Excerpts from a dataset
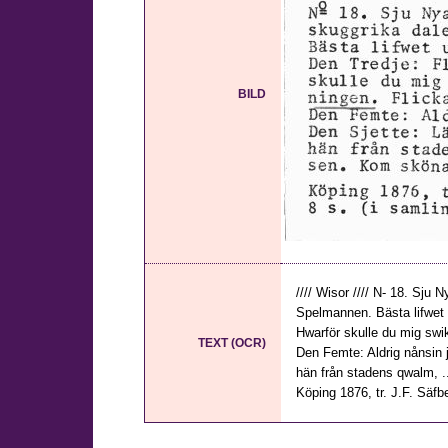
BILD
//// Wisor //// N- 18. Sju
Spelmannen. Bästa lifwet un
Hwarför skulle du mig swika
TEXT (OCR)
Den Femte: Aldrig nånsin j
hän från stadens qwalm, .
Köping 1876, tr. J.F. Säfbe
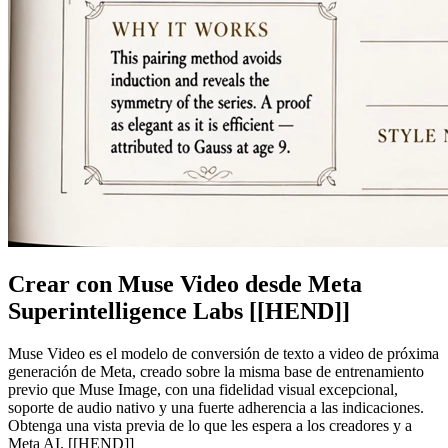
Crear con Muse Video desde Meta
Superintelligence Labs [[HEND]]
Muse Video es el modelo de conversión de texto a video de próxima
generación de Meta, creado sobre la misma base de entrenamiento
previo que Muse Image, con una fidelidad visual excepcional,
soporte de audio nativo y una fuerte adherencia a las indicaciones.
Obtenga una vista previa de lo que les espera a los creadores y a
Meta AI. [[HEND]]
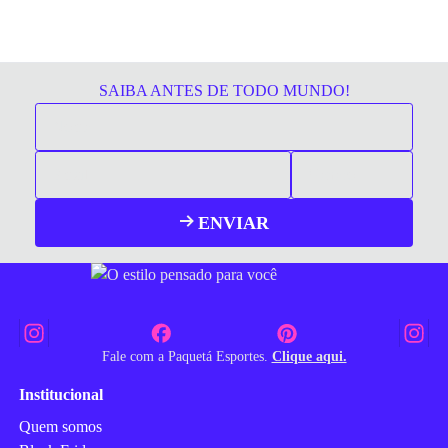
SAIBA ANTES DE TODO MUNDO!
ENVIAR
Fale com a Paquetá Esportes.
Clique aqui.
Institucional
Quem somos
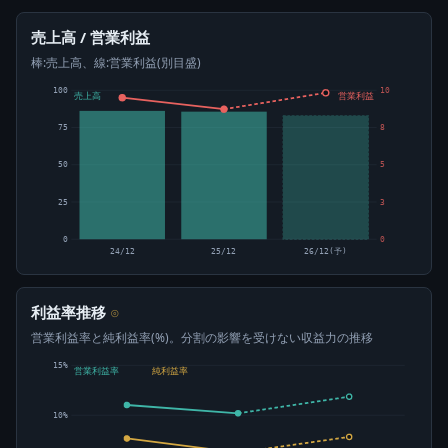
売上高 / 営業利益
棒:売上高、線:営業利益(別目盛)
100
10
売上高
営業利益
75
8
50
5
25
3
0
0
24/12
25/12
26/12(予)
利益率推移
⊙
営業利益率と純利益率(%)。分割の影響を受けない収益力の推移
15%
営業利益率
純利益率
10%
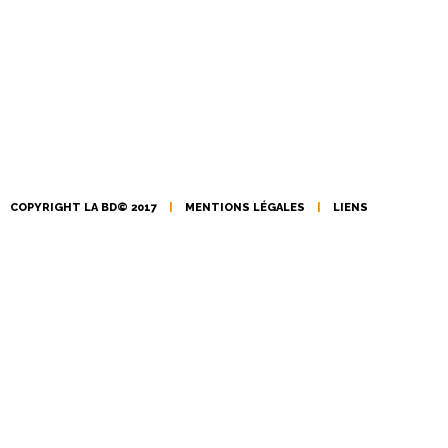
COPYRIGHT LA BD© 2017
|
MENTIONS LÉGALES
|
LIENS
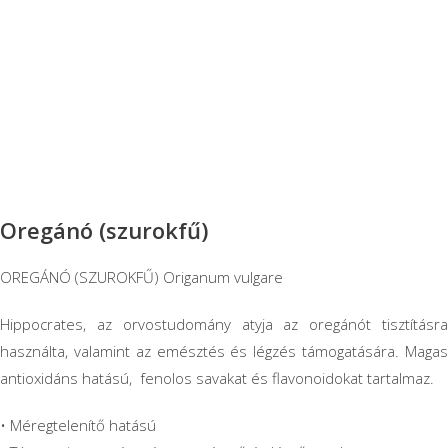
Oregánó (szurokfű)
OREGÁNÓ (SZUROKFŰ) Origanum vulgare
Hippocrates, az orvostudomány atyja az oregánót tisztításra
használta, valamint az emésztés és légzés támogatására. Magas
antioxidáns hatású, fenolos savakat és flavonoidokat tartalmaz.
• Méregtelenítő hatású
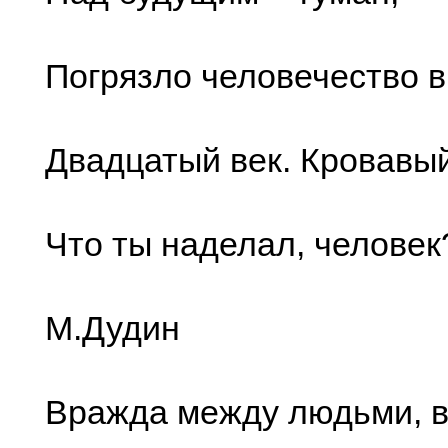
Погрязло человечество 
Двадцатый век. Кровавый
Что ты наделал, человек
М.Дудин
Вражда между людьми,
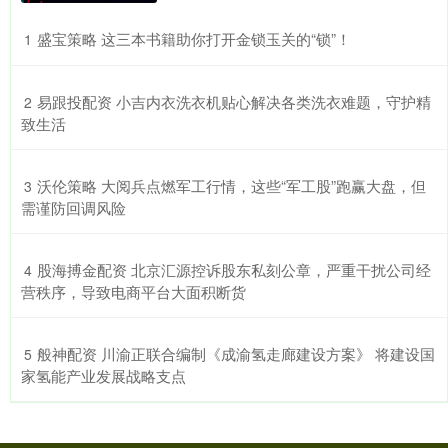
​盛宝策略 这三本书籍助你打开金锁玉关的“锁”！
1
​易跟投配资 小吉内衣洗衣机贴心解决各类洗衣难题，守护精
2
致生活
​沃伦策略 大阅兵点燃军工行情，这些“军工股”跑赢大盘，但
3
需谨防回调风险
​股海搏金配资 北京汇源控诉股东私刻公章，严重干扰公司经
4
营秩序，导致电商平台大面积断货
​般神配资 川渝正联合编制《成渝氢走廊建设方案》 将建设国
5
家氢能产业发展战略支点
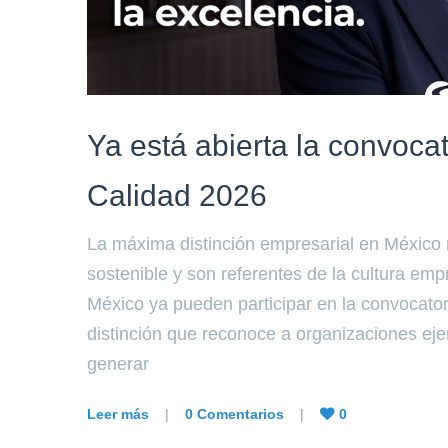
Ya está abierta la convoca
Calidad 2026
La máxima distinción empresarial en México
sostenible y son referentes de la cultura emp
México ya pueden participar en la convocato
distinción que reconoce a organizaciones ej
generar
Leer más
|
0 Comentarios
|
0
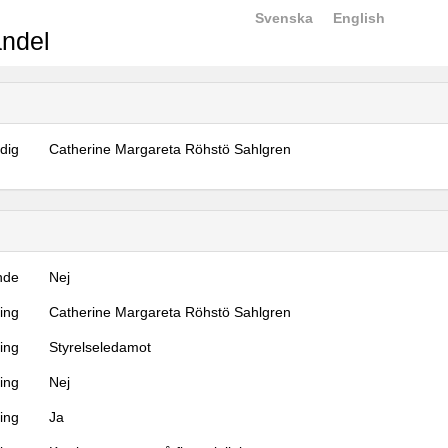
Svenska
English
ndel
dig
Catherine Margareta Röhstö Sahlgren
nde
Nej
ning
Catherine Margareta Röhstö Sahlgren
ning
Styrelseledamot
ing
Nej
ring
Ja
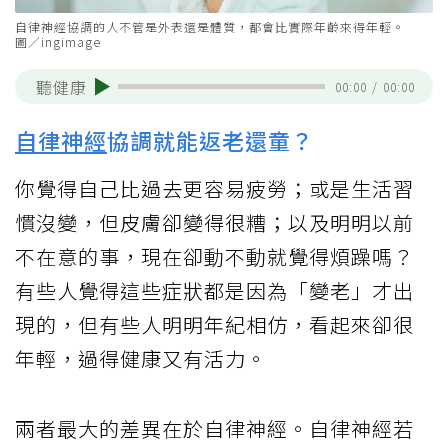
自律神經協調的人不管是外表還是體質，都會比實際年齡來得年輕。
圖／ingimage
聽健康
00:00
/
00:00
自律神經
協調就能返老還童？
你覺得自己比過去更容易疲勞；或是生活習
慣沒變，但皮膚卻變得很糟；以及明明以前
不在意的事，現在卻動不動就覺得煩躁嗎？
有些人覺得這些症狀都是因為「變老」才出
現的，但有些人明明年紀相仿，看起來卻很
年輕，過得健康又有活力。
兩者最大的差異在於自律神經。自律神經若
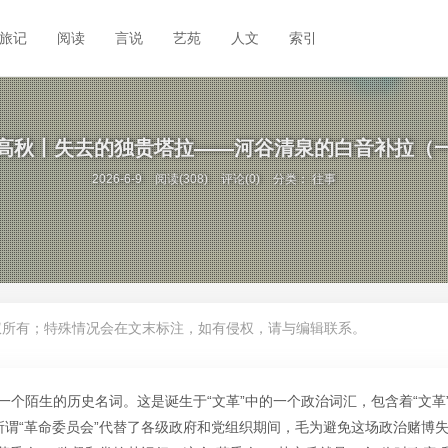
旅记
阅读
言说
艺苑
人文
索引
高秋丨失去的独贵塔拉——河谷清泉的白音补拉（
2026-6-9
阅读(308)
评论(0)
分类：
往事
权所有；特殊情况会在文末标注，如有侵权，请与编辑联系。
是一个陌生的历史名词。这是诞生于“文革”中的一个政治词汇，包含着“文革
所谓“革命委员会”代替了各级政府和党组织期间，毛为避免这场政治赌博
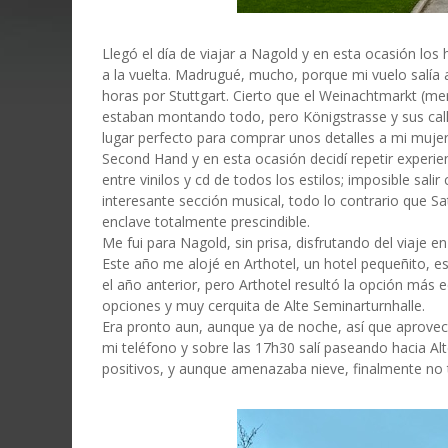
Llegó el día de viajar a Nagold y en esta ocasión los
a la vuelta. Madrugué, mucho, porque mi vuelo salía
horas por Stuttgart. Cierto que el Weinachtmarkt (me
estaban montando todo, pero Königstrasse y sus cal
lugar perfecto para comprar unos detalles a mi mujer 
Second Hand y en esta ocasión decidí repetir experie
entre vinilos y cd de todos los estilos; imposible sal
interesante sección musical, todo lo contrario que 
enclave totalmente prescindible.
Me fui para Nagold, sin prisa, disfrutando del viaje en
Este año me alojé en Arthotel, un hotel pequeñito,
el año anterior, pero Arthotel resultó la opción más
opciones y muy cerquita de Alte Seminarturnhalle.
Era pronto aun, aunque ya de noche, así que aprovech
mi teléfono y sobre las 17h30 salí paseando hacia Al
positivos, y aunque amenazaba nieve, finalmente no t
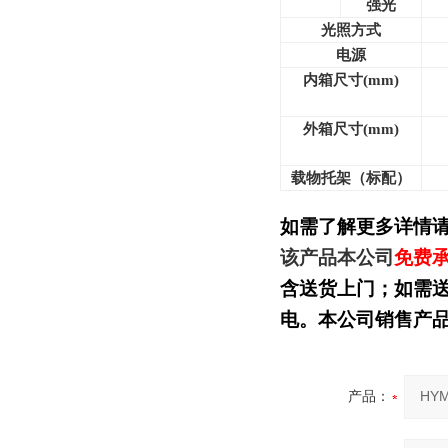
强光
光照方式
电源
内箱尺寸(mm)
外箱尺寸(mm)
载物托架（标配）
如需了解更多详情
该产品本公司
免费
含送货上门；如需
电。本公司销售产
产品：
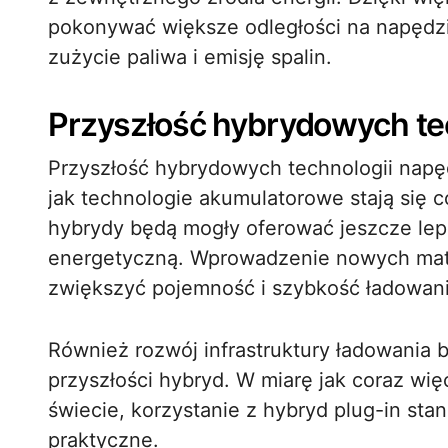
pokonywać większe odległości na napędz
zużycie paliwa i emisję spalin.
Przyszłość hybrydowych te
Przyszłość hybrydowych technologii napę
jak technologie akumulatorowe stają się 
hybrydy będą mogły oferować jeszcze lep
energetyczną. Wprowadzenie nowych mater
zwiększyć pojemność i szybkość ładowan
Również rozwój infrastruktury ładowania 
przyszłości hybryd. W miarę jak coraz więc
świecie, korzystanie z hybryd plug-in stan
praktyczne.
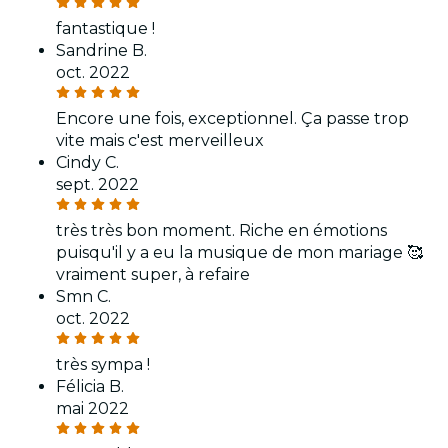
fantastique !
Sandrine B.
oct. 2022
Encore une fois, exceptionnel. Ça passe trop
vite mais c'est merveilleux
Cindy C.
sept. 2022
très très bon moment. Riche en émotions
puisqu'il y a eu la musique de mon mariage 🥰
vraiment super, à refaire
Smn C.
oct. 2022
très sympa !
Félicia B.
mai 2022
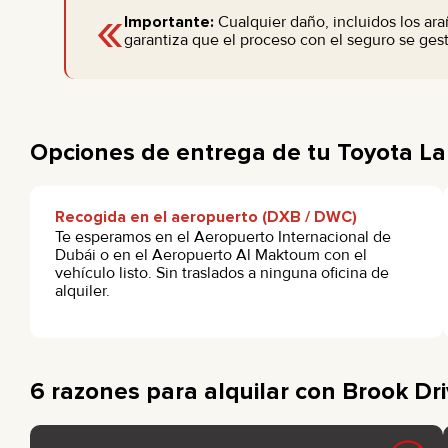
«
Importante:
Cualquier daño, incluidos los ar
garantiza que el proceso con el seguro se gest
Opciones de entrega de tu Toyota La
Recogida en el aeropuerto (DXB / DWC)
Te esperamos en el Aeropuerto Internacional de
Dubái o en el Aeropuerto Al Maktoum con el
vehículo listo. Sin traslados a ninguna oficina de
alquiler.
6 razones para alquilar con Brook Dr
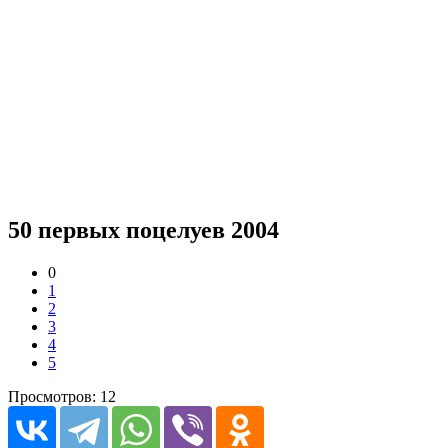
50 первых поцелуев 2004
0
1
2
3
4
5
Просмотров: 12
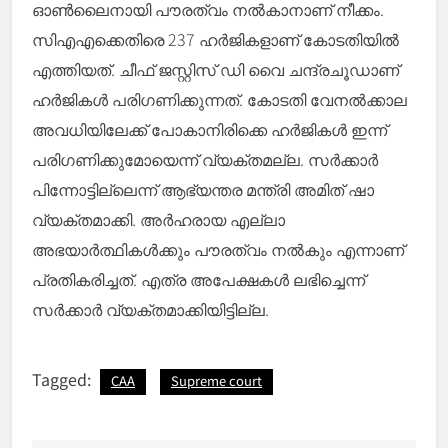
ഓണ്‍ലൈനായി പൗരത്വം നൽകാനാണ് നീക്കം.
സിഎഎക്കെതിരെ 237 ഹർജികളാണ് കോടതിയിൽ
എത്തിയത്. ചീഫ് ജസ്റ്റിസ് ഡി വൈ ചന്ദ്രചൂഡാണ്
ഹർജികള്‍ പരിഗണിക്കുന്നത്. കോടതി വേനൽക്കാല
അവധിയിലേക്ക് പോകാനിരിക്കെ ഹർജികള്‍ ഇന്ന്
പരിഗണിക്കുമോയെന്ന് വ്യക്തമല്ല. സർക്കാർ
പിന്നോട്ടില്ലെന്ന് ആഭ്യന്തര മന്ത്രി അമിത് ഷാ
വ്യക്തമാക്കി. അർഹരായ എല്ലാ
അഭയാർത്ഥികൾക്കും പൗരത്വം നൽകും എന്നാണ്
പ്രതികരിച്ചത്. എത്ര അപേക്ഷകള്‍ ലഭിച്ചെന്ന്
സർക്കാർ വ്യക്തമാക്കിയിട്ടില്ല.
Tagged:
CAA
Supreme court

== What to do ==
Look through the entries above; copy each line where the string "ocasión" appears.

== Result ==
Llegó el día de viajar a Nagold y en esta ocasión los
Second Hand y en esta ocasión decidí repetir experie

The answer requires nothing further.